Like so many cool-looking keyboards from that period, it's foam and foil. But it still seemed worth getting, even though the first step would be dealing with that. Time has also taken a toll on the cable, which is several meters(!) long terminating in a DIN-5: the plasticizers have broken down making it sticky and prone to picking up dog fur off the floor.The 4120's user-friendly keyboard features numeric keypads, thumbwheels for graphic input, eight dedicated programmable function keys, ports for joystick and mouse, and a complete easy-to-use viewing system implemented from the keyboard.
The function key switches (not including the numpad) have much heavier springs. These were clearly internded for high-level functions and not rapid interaction like navigation.
There was some speculation that the f&f would be BTC. But, no, it's Keytronic.
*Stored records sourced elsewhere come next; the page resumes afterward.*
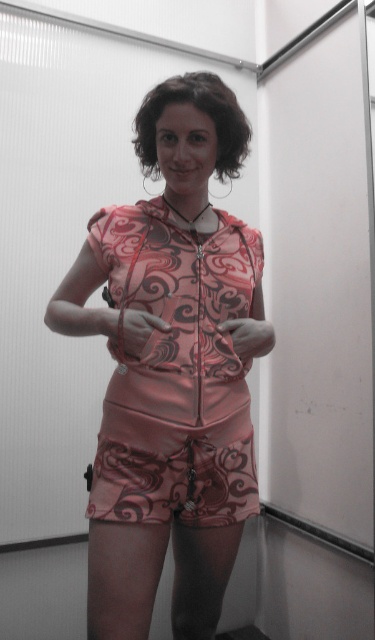 Does satin pink romper at center appear on the right side of pink satin dress at center?

Incorrect, satin pink romper at center is not on the right side of pink satin dress at center.

Between point (243, 154) and point (153, 374), which one is positioned in front?

Positioned in front is point (153, 374).

Between point (166, 515) and point (214, 468), which one is positioned in front?

Point (166, 515) is in front.

Identify the location of satin pink romper at center. (172, 369).

Between pink satin dress at center and pink satin shorts at center, which one has less height?

With less height is pink satin shorts at center.

Can you confirm if pink satin dress at center is smaller than pink satin shorts at center?

Actually, pink satin dress at center might be larger than pink satin shorts at center.

At what (x,y) coordinates should I click in order to perform the action: click on pink satin dress at center. Please return your answer as a coordinate pair (x, y). Image resolution: width=375 pixels, height=640 pixels. Looking at the image, I should click on (177, 372).

Locate an element on the screen. This screenshot has width=375, height=640. pink satin dress at center is located at coordinates (177, 372).

Is satin pink romper at center smaller than pink satin shorts at center?

No.

Is satin pink romper at center in front of pink satin shorts at center?

Yes, it is in front of pink satin shorts at center.

Measure the distance between satin pink romper at center and camera.

satin pink romper at center and camera are 1.09 meters apart from each other.

Find the location of a particular element. This screenshot has width=375, height=640. satin pink romper at center is located at coordinates (172, 369). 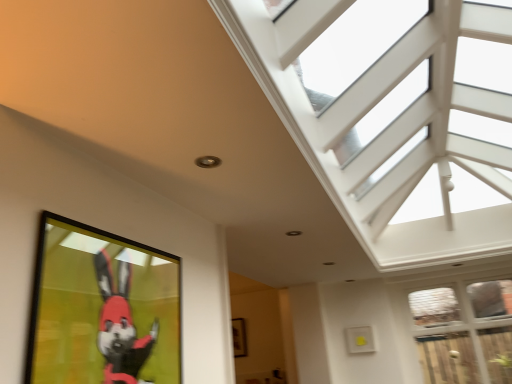 Question: Does clear glass door at lower right, positioned as the second window in top-to-bottom order, lie in front of white textured glass at upper right, the second window positioned from the bottom?

Choices:
 (A) yes
 (B) no

Answer: (B)

Question: Is white textured glass at upper right, which ranks as the 1th window in top-to-bottom order, located within clear glass door at lower right, positioned as the second window in top-to-bottom order?

Choices:
 (A) yes
 (B) no

Answer: (B)

Question: Is clear glass door at lower right, the first window in the bottom-to-top sequence, taller than white textured glass at upper right, which ranks as the 1th window in top-to-bottom order?

Choices:
 (A) yes
 (B) no

Answer: (A)

Question: Is clear glass door at lower right, the first window in the bottom-to-top sequence, positioned behind white textured glass at upper right, which ranks as the 1th window in top-to-bottom order?

Choices:
 (A) yes
 (B) no

Answer: (A)

Question: From the image's perspective, is clear glass door at lower right, positioned as the second window in top-to-bottom order, on white textured glass at upper right, which ranks as the 1th window in top-to-bottom order?

Choices:
 (A) no
 (B) yes

Answer: (A)

Question: Based on their sizes in the image, would you say wooden picture frame at center, which is counted as the second picture frame, starting from the front, is bigger or smaller than matte black picture frame at lower left, positioned as the 2th picture frame in bottom-to-top order?

Choices:
 (A) big
 (B) small

Answer: (B)

Question: In the image, is wooden picture frame at center, arranged as the 1th picture frame when ordered from the bottom, on the left side or the right side of matte black picture frame at lower left, positioned as the 2th picture frame in bottom-to-top order?

Choices:
 (A) right
 (B) left

Answer: (A)

Question: In terms of height, does wooden picture frame at center, the 1th picture frame positioned from the back, look taller or shorter compared to matte black picture frame at lower left, placed as the 1th picture frame when sorted from front to back?

Choices:
 (A) short
 (B) tall

Answer: (B)

Question: Considering the positions of point (237, 344) and point (143, 354), is point (237, 344) closer or farther from the camera than point (143, 354)?

Choices:
 (A) closer
 (B) farther

Answer: (B)

Question: Considering the positions of point (126, 314) and point (232, 339), is point (126, 314) closer or farther from the camera than point (232, 339)?

Choices:
 (A) closer
 (B) farther

Answer: (A)

Question: Is matte black picture frame at lower left, the first picture frame from the top, spatially inside wooden picture frame at center, marked as the second picture frame in a top-to-bottom arrangement, or outside of it?

Choices:
 (A) inside
 (B) outside

Answer: (B)

Question: Considering their positions, is matte black picture frame at lower left, placed as the 1th picture frame when sorted from front to back, located in front of or behind wooden picture frame at center, the 1th picture frame positioned from the back?

Choices:
 (A) front
 (B) behind

Answer: (A)

Question: In terms of width, does matte black picture frame at lower left, the first picture frame from the top, look wider or thinner when compared to wooden picture frame at center, marked as the second picture frame in a top-to-bottom arrangement?

Choices:
 (A) wide
 (B) thin

Answer: (B)

Question: From a real-world perspective, is clear glass door at lower right, the first window in the bottom-to-top sequence, above or below wooden picture frame at center, the 1th picture frame positioned from the back?

Choices:
 (A) below
 (B) above

Answer: (A)

Question: Is clear glass door at lower right, the first window in the bottom-to-top sequence, inside the boundaries of wooden picture frame at center, which is counted as the second picture frame, starting from the front, or outside?

Choices:
 (A) outside
 (B) inside

Answer: (A)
With all the keyboard has to do, some of the engineering is more complex than usual for keyboards of this period.
The controller is an MCS-51, specifically, an 8031, which needs external program ROM. That's convenient because the PROM can be pulled out and disasembled. This keyboard has rev 191-2716. The keys are scanned with the aid of a couple of custom chips, 22-00950-001 and 22-908-03A. The latter presents a parallel interface to Port 1 with strobe on P3.3, more or less exactly as in the patent that is conveniently cited on the PCB.
The thirteen LEDs need more pins and more power than can be handled directly by the MCU. They are connected to a couple of addressable high-current latches, NE5090, which are normally used to drive relays. The address and state lines come from Port 0. The control line comes from one of the outputs of a dual 2-to-4 demux, whose two selector lines come from P3.4 and P3.5. The two gates for the demux are WR and RD. All of which means that the MOVX instruction, which was designed for accessing external RAM, can be used to implement a primitive 8-position bus with common data lines (that are also shared with addresses to the PROM).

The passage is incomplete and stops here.